[Saved entries]
● ● ●
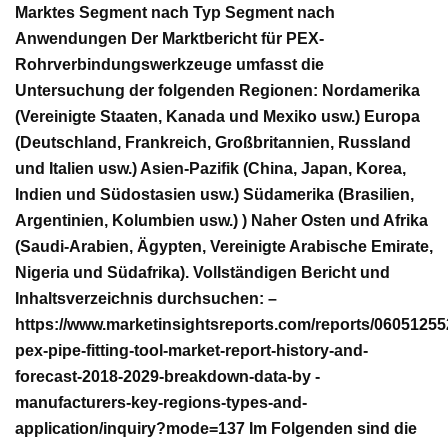
Marktes Segment nach Typ Segment nach
Anwendungen Der Marktbericht für PEX-
Rohrverbindungswerkzeuge umfasst die
Untersuchung der folgenden Regionen: Nordamerika
(Vereinigte Staaten, Kanada und Mexiko usw.) Europa
(Deutschland, Frankreich, Großbritannien, Russland
und Italien usw.) Asien-Pazifik (China, Japan, Korea,
Indien und Südostasien usw.) Südamerika (Brasilien,
Argentinien, Kolumbien usw.) ) Naher Osten und Afrika
(Saudi-Arabien, Ägypten, Vereinigte Arabische Emirate,
Nigeria und Südafrika). Vollständigen Bericht und
Inhaltsverzeichnis durchsuchen: –
https://www.marketinsightsreports.com/reports/06051255
pex-pipe-fitting-tool-market-report-history-and-
forecast-2018-2029-breakdown-data-by -
manufacturers-key-regions-types-and-
application/inquiry?mode=137 Im Folgenden sind die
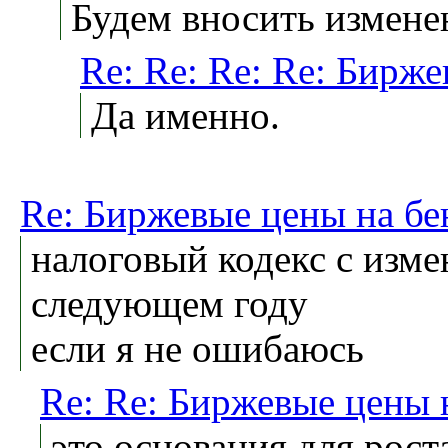
Будем вносить измене
Re: Re: Re: Re: Бирже
Да именно.
Re: Биржевые цены на бе
налоговый кодекс с изм
следующем году
если я не ошибаюсь
Re: Re: Биржевые цены 
это основания для роста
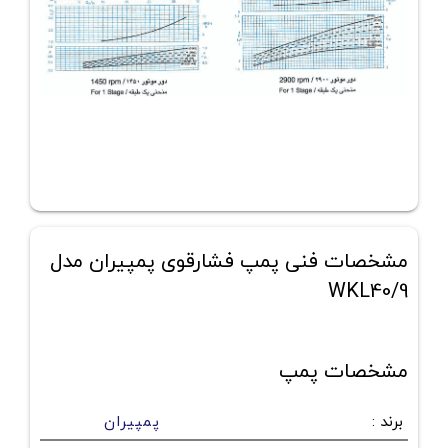
مشخصات فنی پمپ فشارقوی پمپیران مدل
WKL40/9
مشخصات پمپ
برند
:
پمپیران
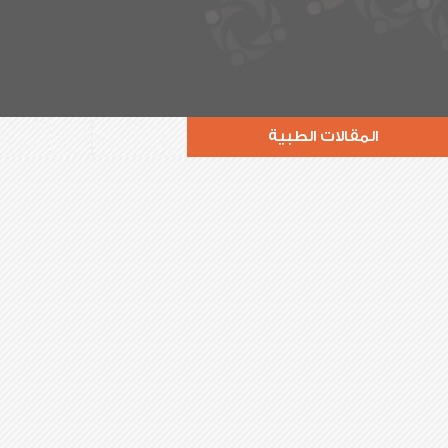
المقالات الطبية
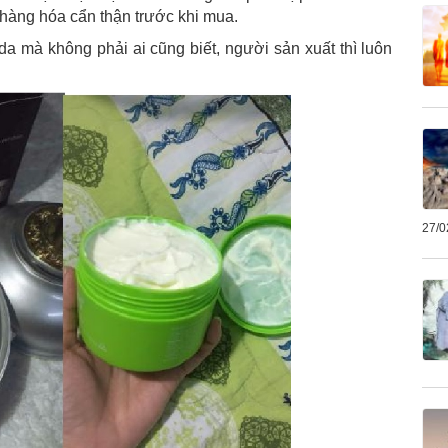
hàng hóa cẩn thận trước khi mua.
a mà không phải ai cũng biết, người sản xuất thì luôn
27/0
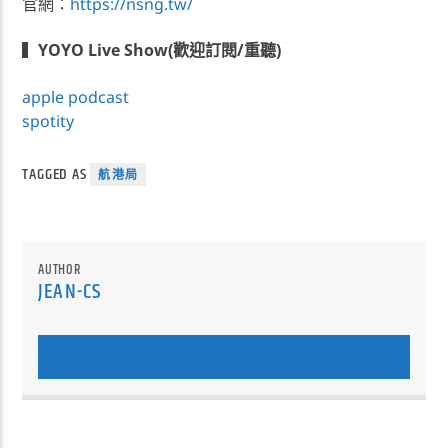
官網：
https://nsng.tw/
▍
YOYO Live Show(歡迎訂閱/重聽)
apple podcast
spotity
TAGGED AS
航港局
AUTHOR
JEAN-CS
AUTHOR'S ARCHIVE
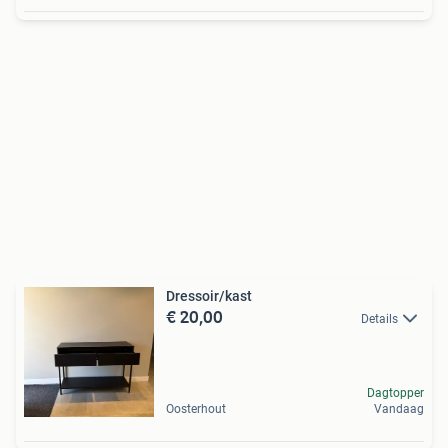
Dressoir/kast
€ 20,00
Details
Dagtopper
Oosterhout
Vandaag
● ● ●
- [THE PROBLEM] Among the entries, count how many lines hold the string "https", then state only that number.

- [RESPONSE FOR THIS EXERCISE] 2